Exercise description: Look for "auch" in each line of the records, and copy the lines that have it.

(Extracted page text data)

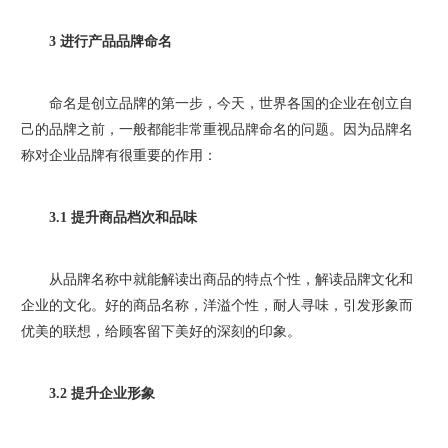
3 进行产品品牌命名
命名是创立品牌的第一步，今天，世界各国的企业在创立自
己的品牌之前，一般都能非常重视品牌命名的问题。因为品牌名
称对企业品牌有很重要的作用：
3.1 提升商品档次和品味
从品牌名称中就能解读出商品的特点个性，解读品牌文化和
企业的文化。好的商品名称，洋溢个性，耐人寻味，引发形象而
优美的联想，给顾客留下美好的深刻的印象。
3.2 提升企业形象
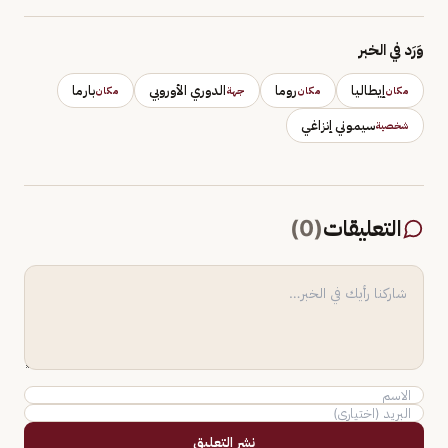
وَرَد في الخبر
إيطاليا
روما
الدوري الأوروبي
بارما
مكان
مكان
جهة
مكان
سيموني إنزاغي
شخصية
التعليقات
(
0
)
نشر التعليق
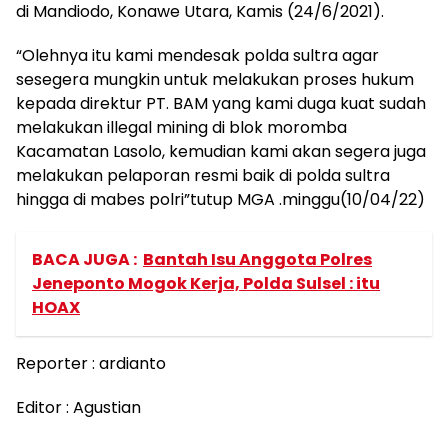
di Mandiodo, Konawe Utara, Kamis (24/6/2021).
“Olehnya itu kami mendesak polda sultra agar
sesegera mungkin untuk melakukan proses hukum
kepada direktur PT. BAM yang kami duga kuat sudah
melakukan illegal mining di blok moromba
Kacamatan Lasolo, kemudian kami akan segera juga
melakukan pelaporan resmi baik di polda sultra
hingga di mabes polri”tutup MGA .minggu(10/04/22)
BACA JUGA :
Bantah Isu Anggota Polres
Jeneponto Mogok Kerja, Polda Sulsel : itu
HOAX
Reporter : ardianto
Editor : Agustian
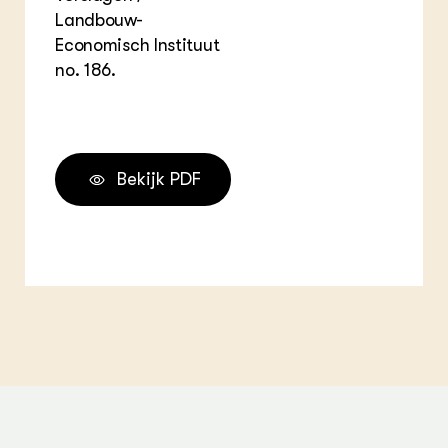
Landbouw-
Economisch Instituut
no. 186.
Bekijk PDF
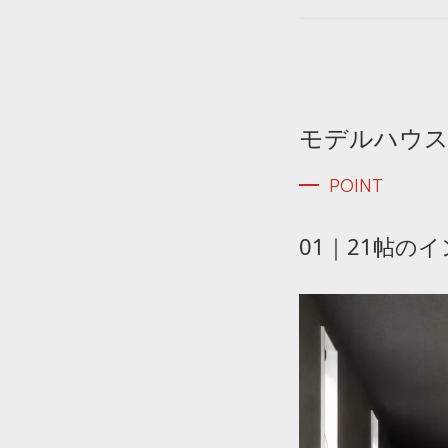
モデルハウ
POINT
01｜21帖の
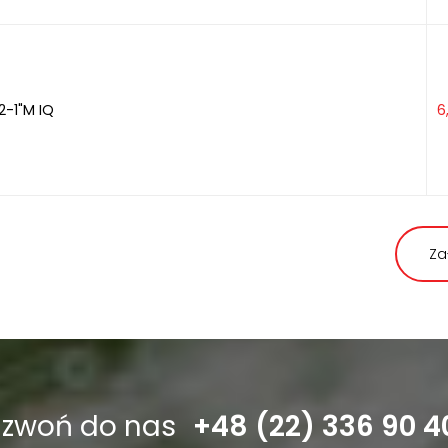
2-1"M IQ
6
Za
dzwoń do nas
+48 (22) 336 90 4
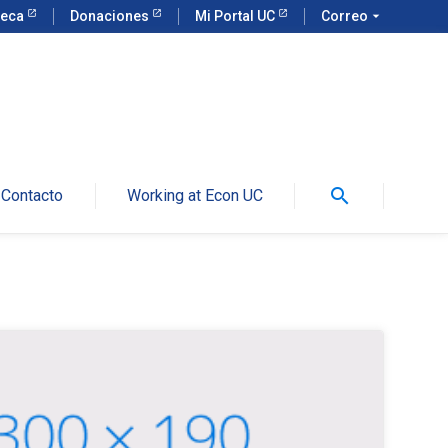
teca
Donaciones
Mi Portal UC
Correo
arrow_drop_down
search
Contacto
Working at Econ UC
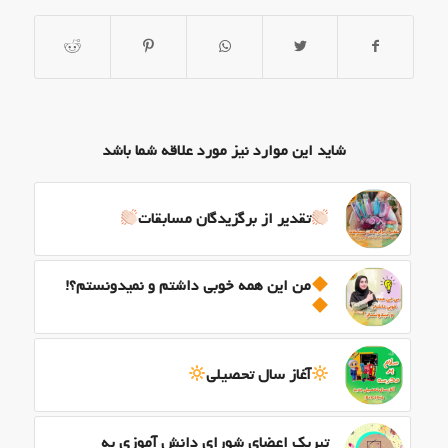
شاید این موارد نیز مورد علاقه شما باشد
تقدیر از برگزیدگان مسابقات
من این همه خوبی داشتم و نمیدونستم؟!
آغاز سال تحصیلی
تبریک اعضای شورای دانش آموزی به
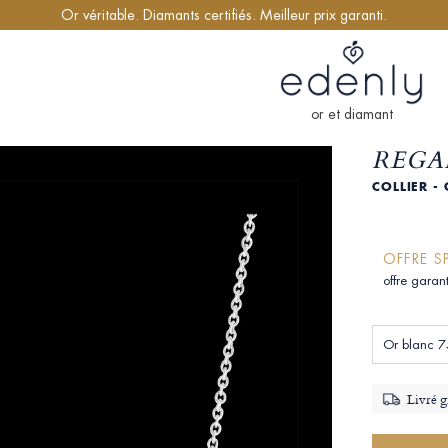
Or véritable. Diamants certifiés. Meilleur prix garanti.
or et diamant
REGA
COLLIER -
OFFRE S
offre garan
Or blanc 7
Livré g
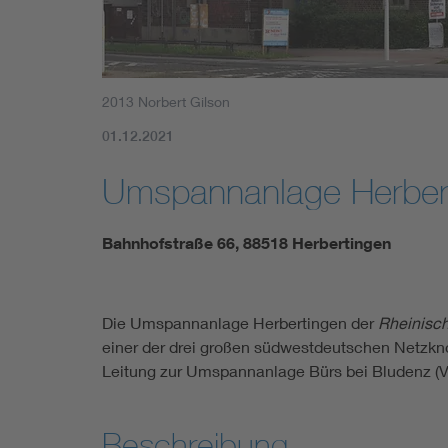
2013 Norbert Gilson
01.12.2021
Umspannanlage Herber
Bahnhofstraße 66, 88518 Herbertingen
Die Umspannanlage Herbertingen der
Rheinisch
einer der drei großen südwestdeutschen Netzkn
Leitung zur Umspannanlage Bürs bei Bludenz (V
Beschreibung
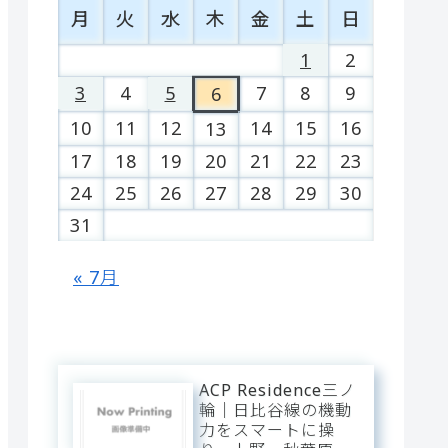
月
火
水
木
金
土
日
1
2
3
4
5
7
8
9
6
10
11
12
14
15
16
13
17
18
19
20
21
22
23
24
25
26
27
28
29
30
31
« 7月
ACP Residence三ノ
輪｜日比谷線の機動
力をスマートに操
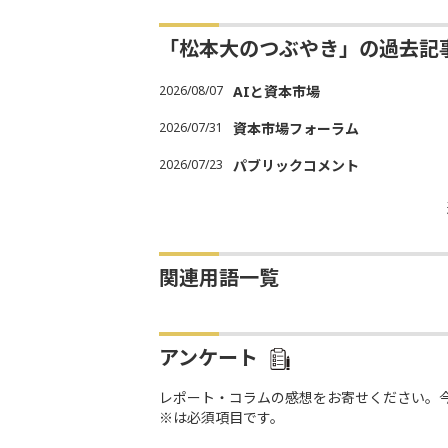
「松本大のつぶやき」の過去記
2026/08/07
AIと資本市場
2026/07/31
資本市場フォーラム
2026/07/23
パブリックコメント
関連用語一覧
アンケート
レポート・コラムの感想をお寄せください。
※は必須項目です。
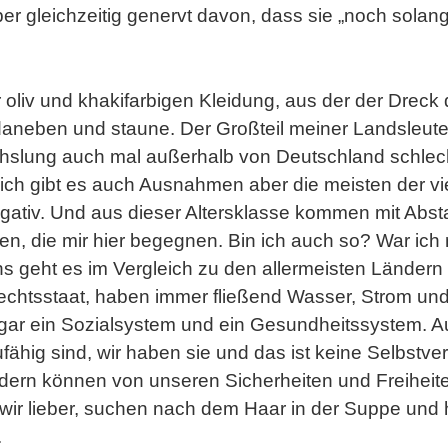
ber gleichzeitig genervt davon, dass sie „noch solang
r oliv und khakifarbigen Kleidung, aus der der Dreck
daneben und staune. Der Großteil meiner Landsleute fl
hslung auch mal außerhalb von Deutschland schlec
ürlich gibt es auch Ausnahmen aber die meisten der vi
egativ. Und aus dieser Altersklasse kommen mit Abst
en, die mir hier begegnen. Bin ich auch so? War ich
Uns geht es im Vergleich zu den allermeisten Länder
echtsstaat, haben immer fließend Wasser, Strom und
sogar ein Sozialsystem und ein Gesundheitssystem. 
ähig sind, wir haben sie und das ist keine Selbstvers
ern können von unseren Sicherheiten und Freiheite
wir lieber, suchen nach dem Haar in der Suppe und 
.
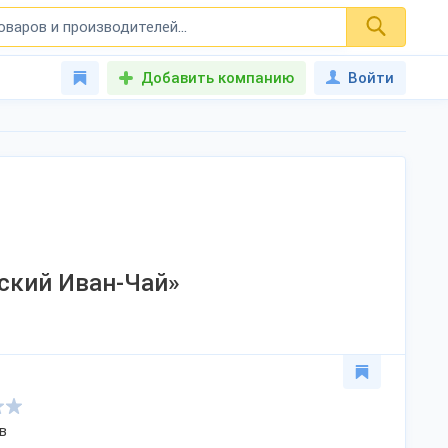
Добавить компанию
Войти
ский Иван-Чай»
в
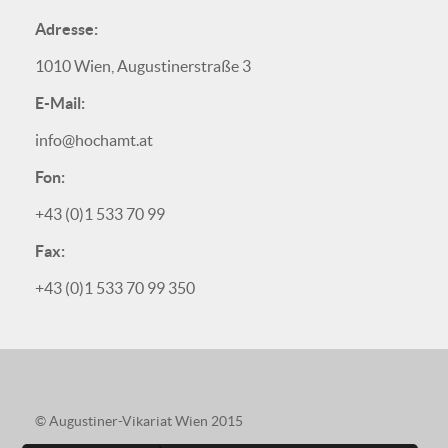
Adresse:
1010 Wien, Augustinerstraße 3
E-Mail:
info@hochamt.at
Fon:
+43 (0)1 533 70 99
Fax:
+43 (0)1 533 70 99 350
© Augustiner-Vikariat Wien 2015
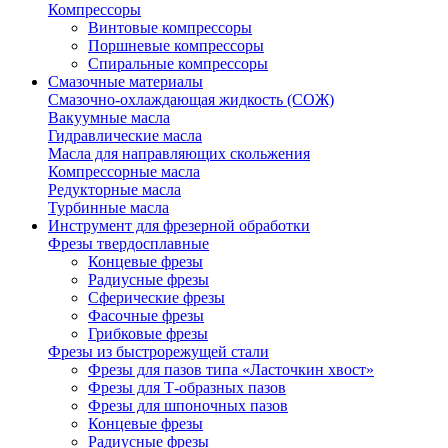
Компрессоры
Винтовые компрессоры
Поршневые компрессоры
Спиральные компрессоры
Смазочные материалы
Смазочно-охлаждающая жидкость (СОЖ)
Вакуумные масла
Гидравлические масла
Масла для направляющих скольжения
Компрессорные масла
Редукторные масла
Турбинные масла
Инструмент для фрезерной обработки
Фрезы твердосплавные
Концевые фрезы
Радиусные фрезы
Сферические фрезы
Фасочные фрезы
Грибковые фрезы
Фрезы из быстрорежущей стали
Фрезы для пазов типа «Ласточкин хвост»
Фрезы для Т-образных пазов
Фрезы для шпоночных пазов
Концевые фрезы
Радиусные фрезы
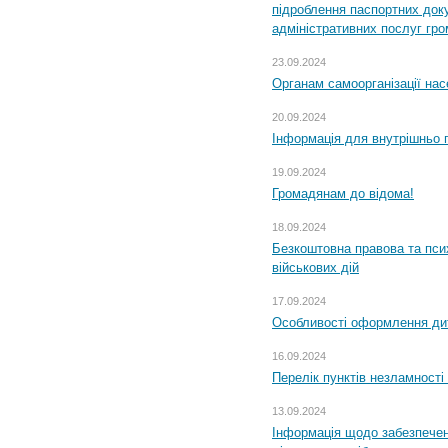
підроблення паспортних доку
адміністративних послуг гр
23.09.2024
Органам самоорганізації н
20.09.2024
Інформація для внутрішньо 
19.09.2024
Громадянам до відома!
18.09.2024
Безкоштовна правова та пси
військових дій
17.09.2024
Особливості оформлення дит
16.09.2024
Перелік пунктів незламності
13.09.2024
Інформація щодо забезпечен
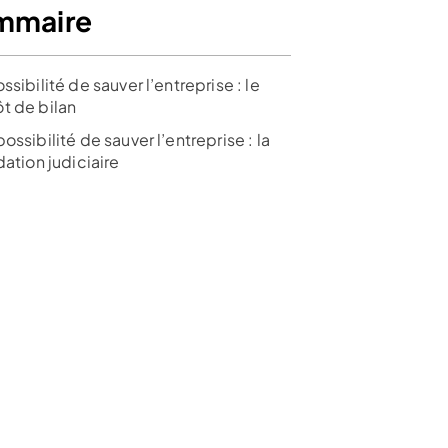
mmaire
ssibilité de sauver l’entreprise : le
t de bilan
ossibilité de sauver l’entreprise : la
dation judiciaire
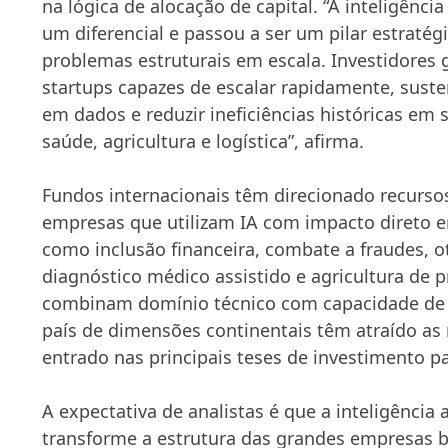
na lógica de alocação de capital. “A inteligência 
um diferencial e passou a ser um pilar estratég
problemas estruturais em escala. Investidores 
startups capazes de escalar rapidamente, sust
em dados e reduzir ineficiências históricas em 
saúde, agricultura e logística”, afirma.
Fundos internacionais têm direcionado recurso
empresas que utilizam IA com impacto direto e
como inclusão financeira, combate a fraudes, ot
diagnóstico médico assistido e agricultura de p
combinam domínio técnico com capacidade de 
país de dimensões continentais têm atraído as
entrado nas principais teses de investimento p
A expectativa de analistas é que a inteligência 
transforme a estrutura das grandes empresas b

Finished exercise:
hslung auch mal außerhalb von Deutschland schlec
ürlich gibt es auch Ausnahmen aber die meisten der vi
en, die mir hier begegnen. Bin ich auch so? War ich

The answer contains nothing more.